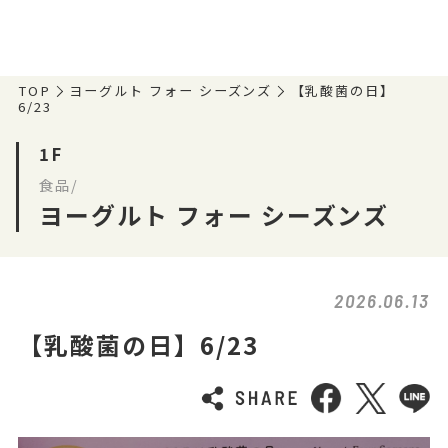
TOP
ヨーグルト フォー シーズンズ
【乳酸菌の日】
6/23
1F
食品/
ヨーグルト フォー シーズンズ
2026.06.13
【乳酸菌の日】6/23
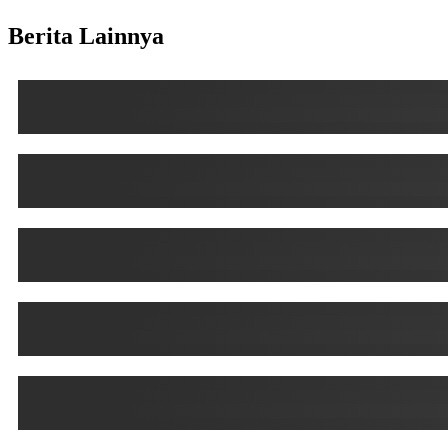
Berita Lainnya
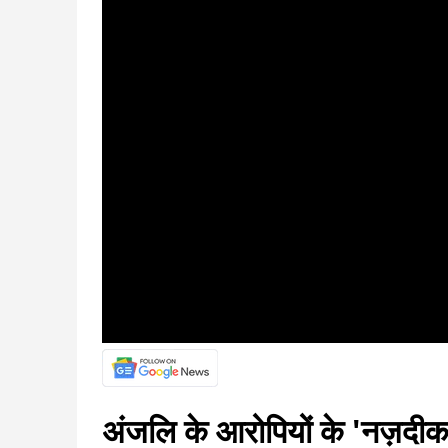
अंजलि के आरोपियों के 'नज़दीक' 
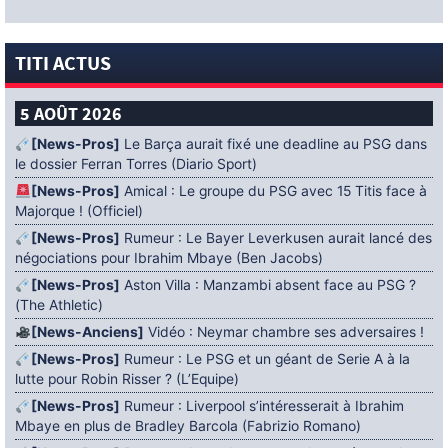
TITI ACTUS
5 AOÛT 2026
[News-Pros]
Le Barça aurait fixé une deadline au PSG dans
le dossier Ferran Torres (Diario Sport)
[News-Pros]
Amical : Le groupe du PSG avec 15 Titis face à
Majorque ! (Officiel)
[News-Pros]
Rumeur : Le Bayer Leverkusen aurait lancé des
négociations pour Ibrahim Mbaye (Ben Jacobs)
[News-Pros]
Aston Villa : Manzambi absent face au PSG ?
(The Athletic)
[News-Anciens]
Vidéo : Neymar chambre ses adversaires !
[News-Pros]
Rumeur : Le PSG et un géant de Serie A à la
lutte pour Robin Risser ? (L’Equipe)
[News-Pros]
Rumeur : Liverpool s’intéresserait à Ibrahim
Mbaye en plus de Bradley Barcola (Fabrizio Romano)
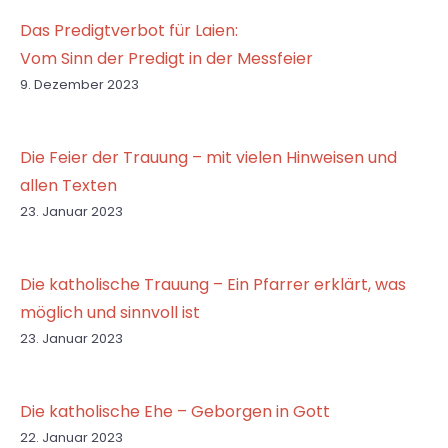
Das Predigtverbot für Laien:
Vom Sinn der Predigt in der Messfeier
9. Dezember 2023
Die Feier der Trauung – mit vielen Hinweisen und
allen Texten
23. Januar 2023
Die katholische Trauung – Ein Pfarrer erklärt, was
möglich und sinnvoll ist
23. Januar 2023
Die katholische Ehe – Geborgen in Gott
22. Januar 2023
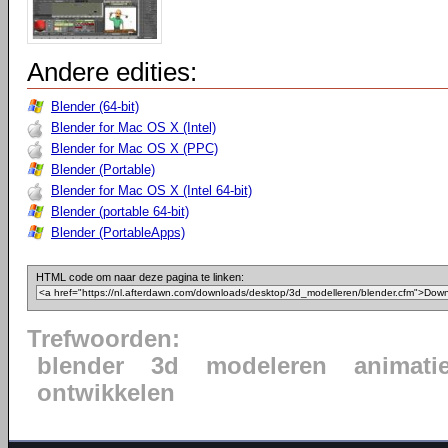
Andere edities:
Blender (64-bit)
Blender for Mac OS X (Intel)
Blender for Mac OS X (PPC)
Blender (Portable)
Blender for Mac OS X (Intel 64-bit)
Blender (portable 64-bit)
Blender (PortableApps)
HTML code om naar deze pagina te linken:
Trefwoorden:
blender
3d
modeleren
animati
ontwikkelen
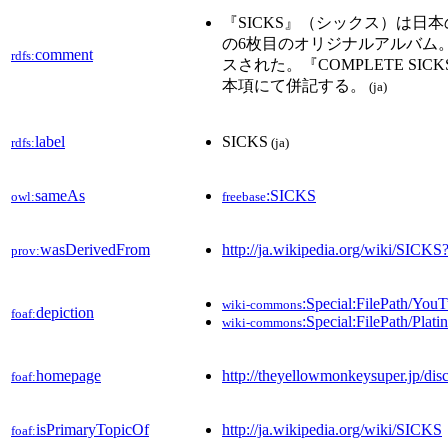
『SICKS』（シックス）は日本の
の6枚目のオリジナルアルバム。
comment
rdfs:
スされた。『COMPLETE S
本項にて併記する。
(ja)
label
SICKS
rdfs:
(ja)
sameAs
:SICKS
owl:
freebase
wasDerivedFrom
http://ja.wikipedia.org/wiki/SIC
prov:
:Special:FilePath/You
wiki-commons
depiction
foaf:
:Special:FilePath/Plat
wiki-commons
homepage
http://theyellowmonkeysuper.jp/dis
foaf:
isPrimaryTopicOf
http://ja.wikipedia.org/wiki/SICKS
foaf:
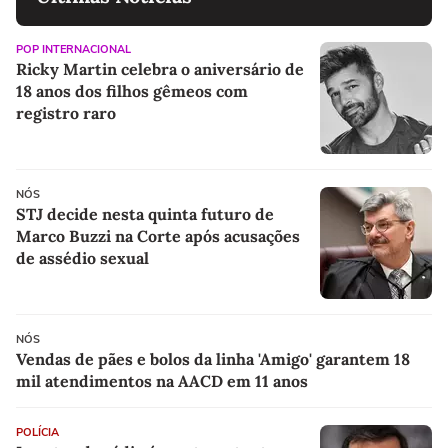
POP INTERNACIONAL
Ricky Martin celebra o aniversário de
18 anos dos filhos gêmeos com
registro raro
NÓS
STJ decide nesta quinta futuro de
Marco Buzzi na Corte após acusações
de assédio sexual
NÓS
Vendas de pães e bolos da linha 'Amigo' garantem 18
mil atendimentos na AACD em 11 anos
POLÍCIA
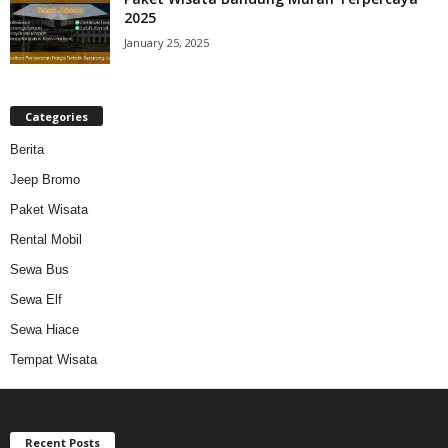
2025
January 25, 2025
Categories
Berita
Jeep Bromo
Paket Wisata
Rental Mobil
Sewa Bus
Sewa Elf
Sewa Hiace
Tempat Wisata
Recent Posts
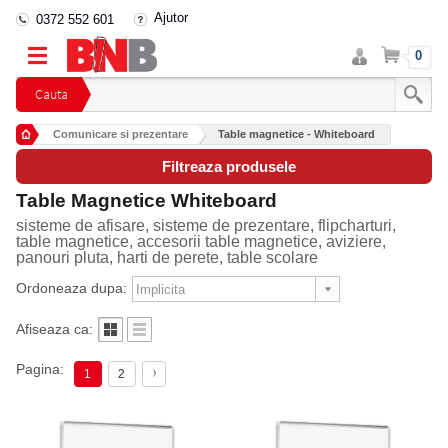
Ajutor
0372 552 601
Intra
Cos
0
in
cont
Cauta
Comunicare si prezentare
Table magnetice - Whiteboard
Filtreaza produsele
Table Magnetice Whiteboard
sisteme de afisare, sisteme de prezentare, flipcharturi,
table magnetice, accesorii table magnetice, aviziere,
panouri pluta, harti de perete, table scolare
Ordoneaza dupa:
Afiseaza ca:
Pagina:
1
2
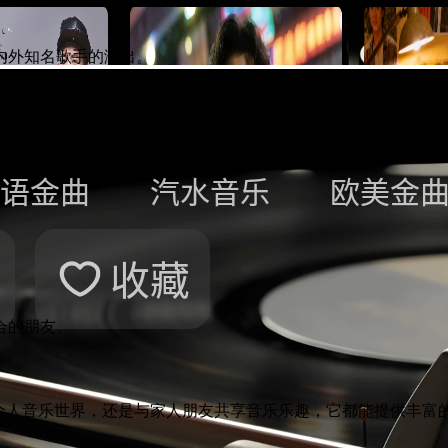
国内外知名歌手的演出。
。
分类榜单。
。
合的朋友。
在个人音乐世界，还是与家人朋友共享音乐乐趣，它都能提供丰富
---
ABOUT THIS EXERCISE: Looking at the records above, state the number of lines where the word "pour" occurs, and write nothing beyond it.

WRITTEN SOLUTION: 2